How Modesto man serving life sentence received another 24 years behind bars
A 37-year-old Modesto man, who was already ordered to spend the rest of his life behind bars, has received an additional 24-year prison sentence for a deadly home-invasion robbery.
Joe Luis Ramirez on Feb. 21 pleaded no contest to one count of voluntary manslaughter and one count of robbery, according to a news release from the Stanislaus County District Attorney's Office.
The manslaughter charge stemmed from the botched home-invasion nearly eight years ago, in which Julio Jimenez was shot in the back three times as he pleaded for mercy.
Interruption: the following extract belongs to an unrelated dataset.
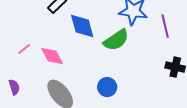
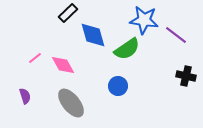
purple line: (165, 26) -> (176, 35), turned -40
blue circle: (107, 87) -> (118, 86), moved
The perpetrators targeted the wrong victims. Authorities have said the home-invasion robbery was carried out by a Norteño street gang regiment that was looking for drugs and cash, but apparently the drug dealers who once lived there had moved away.
Prosecutors said Ramirez in 2010 was a high-ranking Norteño gang member or "shot caller," participating in and ordering fellow gang members to commit multiple armed robberies, drug rip-offs and home-invasion robberies.
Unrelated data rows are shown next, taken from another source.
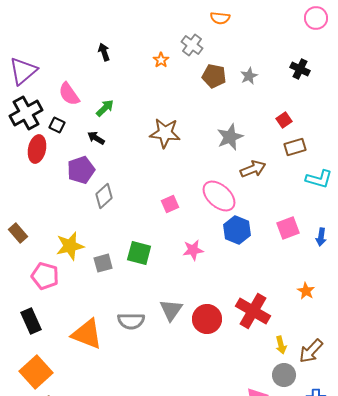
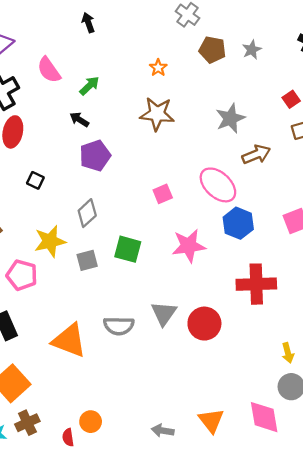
orange star: (161, 60) -> (158, 68), moved
black square: (57, 125) -> (35, 180), moved
purple pentagon: (81, 170) -> (95, 156), moved
gray diamond: (104, 196) -> (87, 213), moved
pink star: (193, 250) -> (189, 246), size x1.4
red cross: (253, 311) -> (256, 284), moved, turned -32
Seven other men have been convicted and sentenced for their roles in Jimenez's death, including Domingo Becerra, who admitted in court he participated in the the failed March 24, 2010, robbery. Becerra testified that he shot Jimenez after the victim tried to escape as he and other victims were held at gunpoint outside the home in the 600 block of Thrasher Avenue in Modesto’s airport neighborhood.
Becerra agreed to a plea deal with a prison sentence of 25 years to life in exchange for his testimony against the others in this robbery and two other gang-related trials.
A jury in September 2015 found Ramirez and two other defendants guilty in the shooting deaths of 10-year-old Epifanio Ramirez Jr. and 29-year-old Jason Cyphers. Joe Ramirez is not related the slain boy or his father.
Authorities have said the boy's father was the intended target in the July 28, 2009, shooting at the home in the 100 block of Santa Barbara Avenue in Modesto’s La Loma neighborhood. Investigators believed the boy’s father, Epifanio Ramirez Sr., was the intended target.
The boy was killed by a stray bullet that went through a wall and hit his head. Cyphers was in the home’s open garage with the boy’s father and three other people when he was struck by gunfire.
A judge in April 2016 sentenced Joe Ramirez and his two co-defendants to life in prison without the possibility of parole for the double-homicide.
Last week, Stanislaus Superior Court Judge Linda McFadden handed down the 24-year prison sentence shortly after Ramirez entered his no contest plea. Soon after the hearing, he was transported under heavy security to prison due to his status in the Norteño gang, according to prosecutors.
On Wednesday afternoon, Ramirez was being housed at San Quentin State Prison in Marin County.